His stories are usually built around a few recurring elements: romantic entanglements, personal anxieties, ordinary conversations that gradually turn uncomfortable and revealing — especially if there's drinking involved. For this reason, Hong has often been wrongly accused of making the same movie over and over again, with only slight variations in story and structure. It's not that Hong repeats himself; it's more that he's fascinated by repetition as a fact of life, the way people often find both comfort and dissatisfaction in routine.
He explores that tendency to sublime effect in The Woman Who Ran, his latest movie to hit theaters. If you're unfamiliar with Hong's work, this is as good a place to start as any. The title is a bit of a riddle — there are several women in the story, and we never see any of them running. The main character is a mild-mannered woman from Seoul named Gamhee, who's played by the terrific actress Kim Min-hee, Hong's frequent collaborator and off-screen partner.
In the movie, Gamhee pays three different visits to three different women whom she hasn't seen in quite some time. In the first story, she goes to stay with an old friend who recently got divorced and now lives with a roommate outside Seoul. In the second, Gamhee drops in on another old friend who works as a pilates instructor and is having romantic troubles: She has a crush on one neighbor and is being pestered by another.
The third story takes place at a cafe in Seoul, and it's more tense than the other two, as Gamhee has a reunion with a woman she fell out with years ago. Hong doesn't push this scene toward a heated confrontation. Instead he lets his characters tiptoe their way through an emotional minefield, clinging to a veneer of politeness that only makes the whole situation more awkward.
Hong is a terrific observer. Rather than cutting back and forth between his actors, he lets their conversation play out in a single take, with little camera movement except the occasional zoom. He gets remarkably naturalistic performances, with all the hesitations and evasions of normal speech. You feel as if you're there in the same room as these characters.
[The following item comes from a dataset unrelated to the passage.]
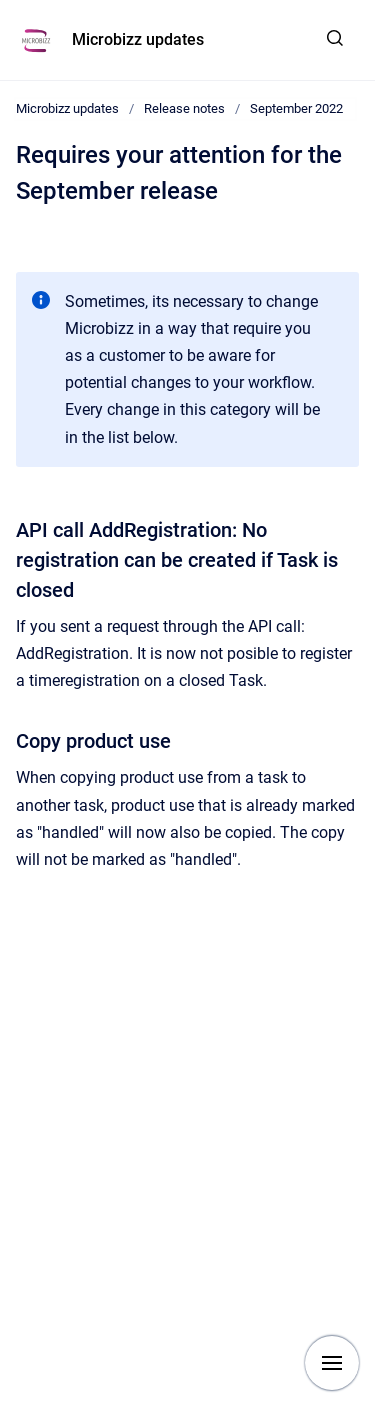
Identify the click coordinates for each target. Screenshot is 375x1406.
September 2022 (296, 108)
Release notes (184, 108)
Each chapter of The Woman Who Ran is funny, moving and absorbing on its own, but the film is even more intriguing to think about afterward as you puzzle over how those chapters fit together. In each story, Gamhee and her friend share a meal — and one of the rare pleasures of Hong's movies is that they show us people actually taking the time to eat and enjoy their food. Also in each story, an uninvited man shows up midway through and triggers a mildly unpleasant interaction. At one point, the divorced friend and her roommate get in a cringingly polite argument with their male neighbor who wants them to stop feeding the stray cats that sometimes enter their yard. It's my favorite scene in the movie, a small masterpiece of passive-aggressive debate, capped by the best feline reaction shot I've seen in ages.
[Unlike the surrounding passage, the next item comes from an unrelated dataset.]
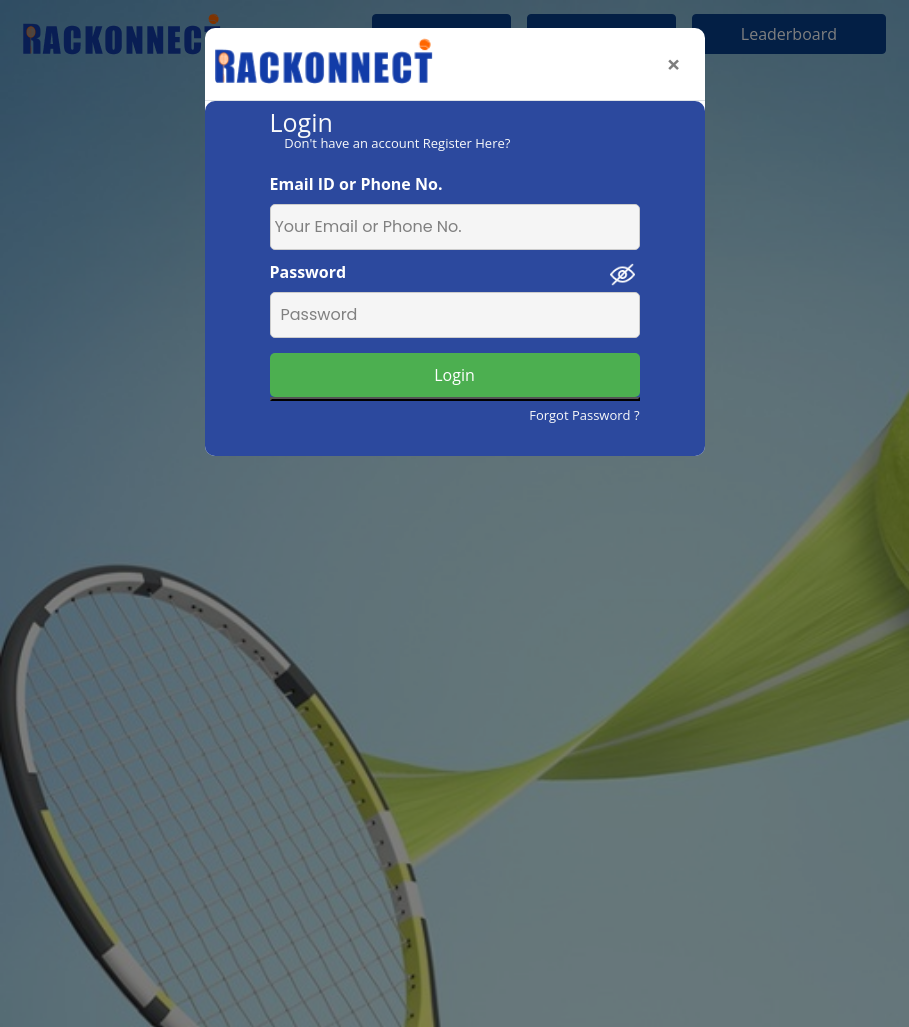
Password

Hong usually divides his attention equally between women and men, and he's often been a sharp, self-implicating critic of Korean male misbehavior. Here, the focus is on the women. Gamhee of course gets the most screen time, but she's also reluctant to reveal much about herself. We know that she has a husband she claims to be inseparable from — a statement that rings a little more hollow every time she repeats it. If they're so inseparable, why don't we ever meet him?
Maybe Gamhee is the woman who's running after all, fleeing from a life of emptiness she can't bring herself to acknowledge and checking in on women from her past to see if they're any better off. Kim's lovely performance hints at this possibility without committing to it outright, and it's that ambiguity that gives this deceptively small-looking movie its lingering resonance. As Hong Sang-soo reminds us, few things are as inherently dramatic, or mysterious, as the stuff of everyday life.